I would have no problem with liming this time of year if it's not too soft (it is, here) but would wait to fertilize in the spring, at least for nitrogen, otherwise you're just wasting it. P and K take longer to work down to the root and do promote root health, so I wouldn't feel bad about getting them on in the fall, but fertilization is typically done NPK in bulk at the same time and most often in the spring. Soil nutrients have higher bioavailability to the root when the soil is at the correct pH, so it's more beneficial to get your pH correction rolling first, and then fertilize later. It will take several years to get soil pH corrected with a single application of lime (needs time to work down into the soil), and nitrogen application acidifies the soil so will always be counteracting your lime to some extent.

If prices are going to be nutso in the spring, I may find a spot to do P and K this fall yet.


----------



## Hayman1 (Jul 6, 2013)

I think October and November are the best months to spread lime. Easier to find a day or so the is not muddy, ground isn’t frozen, and not blowing a gale.

Va Tech has recommended fall application for p and k for years. I did mine this fall due to price and availability concerns projected for next spring. i don’t spread n in fall on hay per Hayjosh’s comment


----------



## Rrueda (Jan 10, 2019)

I would do it in the spring but if there isnt any impediment you can do it now. Lime alters the pH which in turn makes nitrogen more readily available for the plant.


----------



## Sterling6.7 (Jul 11, 2017)

Seems like the fall is a better time to lime and then there is time for it to do it’s work so the soil is ready for fertilizer in the spring.


----------



## vhaby (Dec 30, 2009)

Ls,
Regarding your situation, you don't need a license to apply lime or fertilizer. You can borrow a fertilizer buggy from the fertilizer dealer and spread the fertilizer yourself, but spreading limestone at the much higher volume usually requires someone to spread it who has the proper equipment. Another point is that it is difficult to maintain the proper distance from the previous pass so that you don't overlap or not properly overlap to get good coverage.
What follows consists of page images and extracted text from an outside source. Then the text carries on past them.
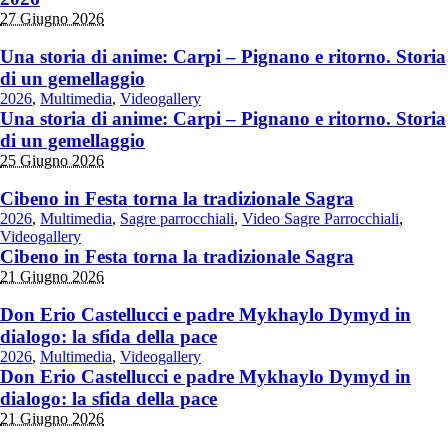
27 Giugno 2026
Una storia di anime: Carpi – Pignano e ritorno. Storia
di un gemellaggio
2026
,
Multimedia
,
Videogallery
Una storia di anime: Carpi – Pignano e ritorno. Storia
di un gemellaggio
25 Giugno 2026
Cibeno in Festa torna la tradizionale Sagra
2026
,
Multimedia
,
Sagre parrocchiali
,
Video Sagre Parrocchiali
,
Videogallery
Cibeno in Festa torna la tradizionale Sagra
21 Giugno 2026
Don Erio Castellucci e padre Mykhaylo Dymyd in
dialogo: la sfida della pace
2026
,
Multimedia
,
Videogallery
Don Erio Castellucci e padre Mykhaylo Dymyd in
dialogo: la sfida della pace
21 Giugno 2026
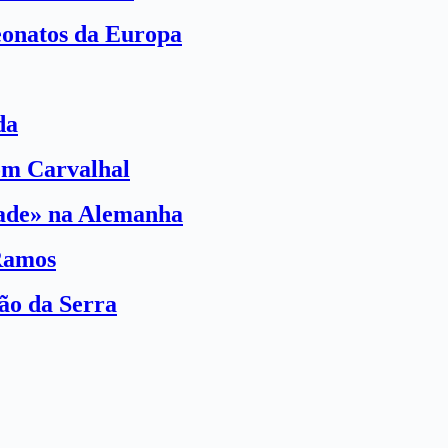
eonatos da Europa
da
com Carvalhal
dade» na Alemanha
Ramos
ão da Serra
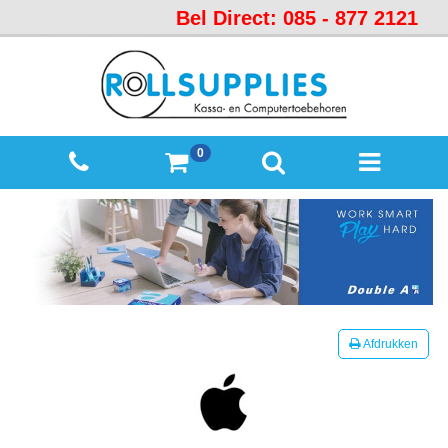
Bel Direct: 085 - 877 2121
Startpagina
Over
ons
Mijn
0
winkelmandje
Mijn
Account
Contact
Sitemap
Offerte
Afdrukken
aanvraag
Categorieën
Beveiliging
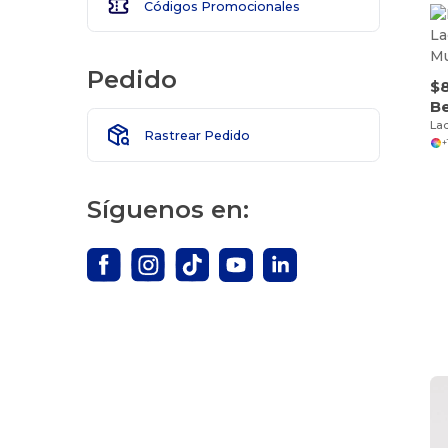
Códigos Promocionales
Pedido
$8
Be
Rastrear Pedido
+
Síguenos en:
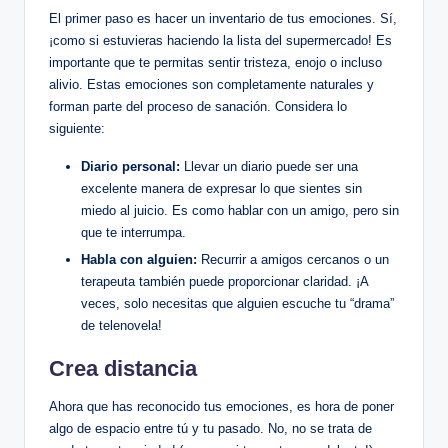
El primer paso es hacer un inventario de tus emociones. Sí,
¡como si estuvieras haciendo la lista del supermercado! Es
importante que te permitas sentir tristeza, enojo o incluso
alivio. Estas emociones son completamente naturales y
forman parte del proceso de sanación. Considera lo
siguiente:
Diario personal:
Llevar un diario puede ser una
excelente manera de expresar lo que sientes sin
miedo al juicio. Es como hablar con un amigo, pero sin
que te interrumpa.
Habla con alguien:
Recurrir a amigos cercanos o un
terapeuta también puede proporcionar claridad. ¡A
veces, solo necesitas que alguien escuche tu “drama”
de telenovela!
Crea distancia
Ahora que has reconocido tus emociones, es hora de poner
algo de espacio entre tú y tu pasado. No, no se trata de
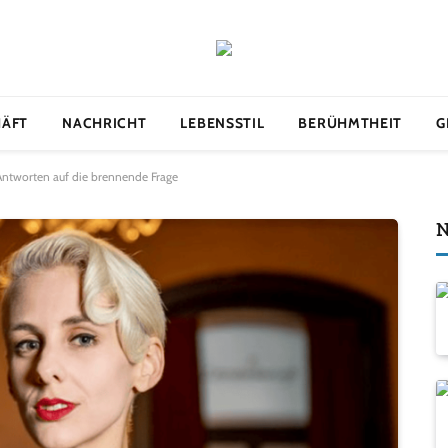
HÄFT
NACHRICHT
LEBENSSTIL
BERÜHMTHEIT
G
 Antworten auf die brennende Frage
N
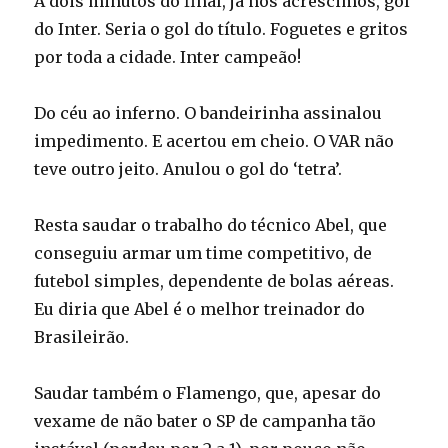
A dois minutos do final, já nos acréscimos, gol
do Inter. Seria o gol do título. Foguetes e gritos
por toda a cidade. Inter campeão!
Do céu ao inferno. O bandeirinha assinalou
impedimento. E acertou em cheio. O VAR não
teve outro jeito. Anulou o gol do ‘tetra’.
Resta saudar o trabalho do técnico Abel, que
conseguiu armar um time competitivo, de
futebol simples, dependente de bolas aéreas.
Eu diria que Abel é o melhor treinador do
Brasileirão.
Saudar também o Flamengo, que, apesar do
vexame de não bater o SP de campanha tão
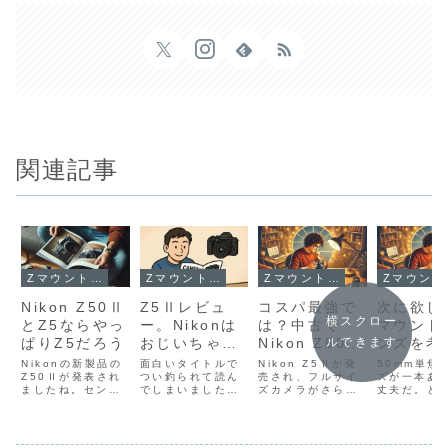
関連記事
Zマウントのカメラとレンズ
Zマウントのカメラとレンズ
Zマウントのカメラとレンズ
Z
Nikon Z50Ⅱ
Z5Ⅱレビュ
コスパ最強で
次に欲し
横スクロー
とZ5ならやっ
ー。Nikonは
は？中古で
マウント
ぱりZ5だろう
おじいちゃん
Nikon Z50を
ンズを考
ルできます
向けと思って
買うべき5つ
みる
Nikonの新製品の
面白いタイトルで
Nikon Z5Ⅱが発
50mm単焦
Z50Ⅱが発表され
いた。
つい釣られて読ん
の理由と失敗
売され、フルサイ
ズが一本あ
ましたね。センサ
でしまいました。
ズカメラがさらに
丈夫だ。と
しない選び方
ーは据え置きです
Tom's Guideと
注目されていると
気で考えて
が、AF性能が大幅
いうイギリスのレ
思います。ニコン
実際にNIKK
に向上したそうで
ビューサイトに、
ファンとしてはう
50mm f/1
す。上位機種のZ9
Nikon Z5Ⅱのレ
れしい限りです
かり使って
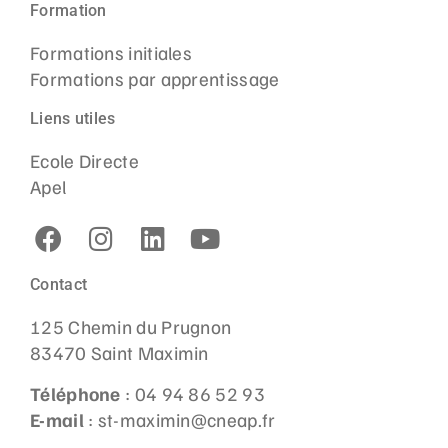
Formation
Formations initiales
Formations par apprentissage
Liens utiles
Ecole Directe
Apel
Contact
125 Chemin du Prugnon
83470 Saint Maximin
Téléphone
: 04 94 86 52 93
E-mail
: st-maximin@cneap.fr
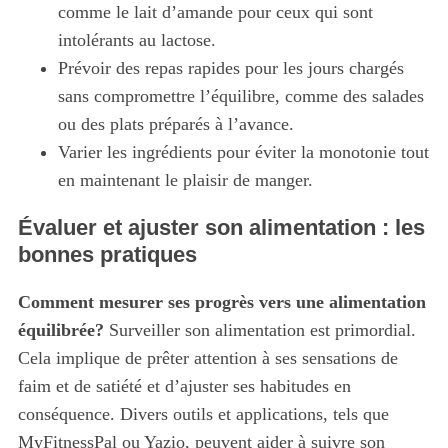
comme le lait d’amande pour ceux qui sont
intolérants au lactose.
Prévoir des repas rapides pour les jours chargés
sans compromettre l’équilibre, comme des salades
ou des plats préparés à l’avance.
Varier les ingrédients pour éviter la monotonie tout
en maintenant le plaisir de manger.
Évaluer et ajuster son alimentation : les
bonnes pratiques
Comment mesurer ses progrès vers une alimentation
équilibrée?
Surveiller son alimentation est primordial.
Cela implique de prêter attention à ses sensations de
faim et de satiété et d’ajuster ses habitudes en
conséquence. Divers outils et applications, tels que
MyFitnessPal ou Yazio, peuvent aider à suivre son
Also, dealerships who spread lime and fertilizer charge a spread fee per acre covered, so even though it may be okay to spread phosphorus and potassium in fall, it is more economical to spread the P and K with the spring nitrogen application and not pay two spreading fees.
You didn't mention that you had a soil test done on the field soil. This is important to do before considering when to spread lime and fertilizer.


----------



## Mellow (Jun 22, 2015)

LsHay said:


> I'm talking about relative to the life cycle of the plant, weather, etc. This is probably a laughable question, but this is my first year haying and managing my fields so I'll step up and ask what is probably a silly question. And do I have to contract this out to someone who's licensed to apply fertilizer (Maryland) or can I apply it myself? FWIW, I'm growing orchard grass on about 35 acres and I'm wondering if there's something I can do in November to benefit my fields for next year. Freeze warning tonight!
> 
> Thanks everyone.


For MD you do need a nutrient applicators license along along with a nutrient plan and current soil tests. If using commercial fertilizer you also need to file an annual implementation report (AIR) of the nutrients applied.


----------